Things began to break the Flux team’s way in fall 2019, when they entered, and won, the 19th annual Wye Island Electric Boat Marathon in St. Michaels, Md. With Sorkin at the helm, a Flux outboard–powered rigid inflatable won the 24-mile race in a record for a single-hull boat (one hour and 22 minutes), despite high winds that drove some competitors to sit it out.
In early 2020, Sorkin and Lord quit the corporate day jobs that were putting food on all their tables, just as the COVID-19 pandemic hit. Some Flux investors dropped out, saying they needed to focus on seeing core holdings through the crisis.
But since then, the company has mostly been riding a tailwind. A round of financing last fall put more than $1 million in Flux’s bank account from angel investors, many ones who like boats.
We are bringing change to the marine industry.
“The next step for us is building this 70-horsepower engine we’re calling the showroom model,” Frantin says. “It will be a little different from prototypes we’ve built in the past, such that there’s going to be a significant amount of money invested in it.

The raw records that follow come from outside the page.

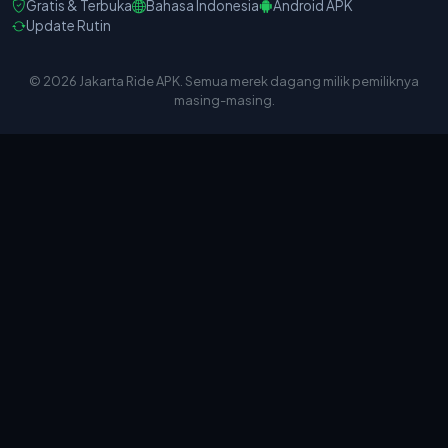
Gratis & Terbuka
Bahasa Indonesia
Android APK
Update Rutin
© 2026 Jakarta Ride APK. Semua merek dagang milik pemiliknya
masing-masing.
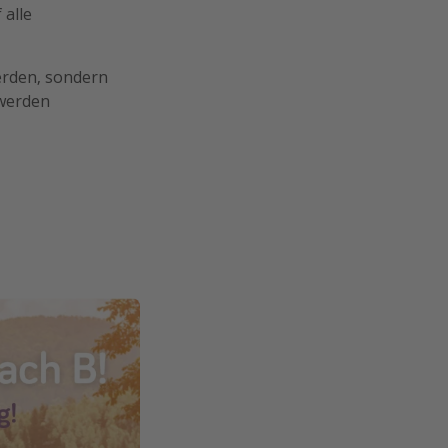
 alle
erden, sondern
 werden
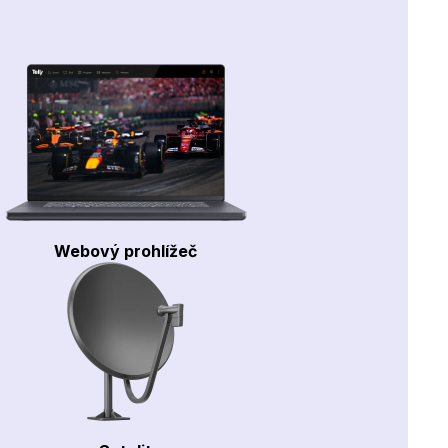
Webový prohlížeč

Not really refining the system anymore, just putting something in the water that works and will be packaged beautifully.”
The Flux team used some of their funds to buy two new boats, a 22-foot Bowrider Scout Dorado and a 12-foot rigid inflatable that might typically be used as a yacht tender, to mount their FM-X15, FM-X40, and FM-X70 engines on for tests and demonstrations. They hope to be taking consumer models to market next year. And they got a six-figure grant from the National Science Foundation to start developing even larger versions.
“It’s definitely a scramble,” Frantin says. “We have a lot of really good supporters at the moment, and they’re expecting a lot from us.”
Frantin says he came to BU to study finance and accounting, with the idea of working in an investment bank or in corporate finance. “It was not to do this. I can’t say my cofounders knew we were going to do this either. It started with Ben and started with his thesis at Princeton: how do I build a more efficient boat?”
But they had won $315,000 in grants and contest prizes by the time of Frantin’s last class at Questrom. (He hopes to submit final paperwork and transfer credits for his degree soon.) “I only know of one other cohort who won that much, and they were PhD students at MIT. It was the progress we had made that gave us the validation that we are going to do this. It’s not going to be easy, and hardware is tough because there are a lot of risks,” he says. “But we always knew we were going to get it done.”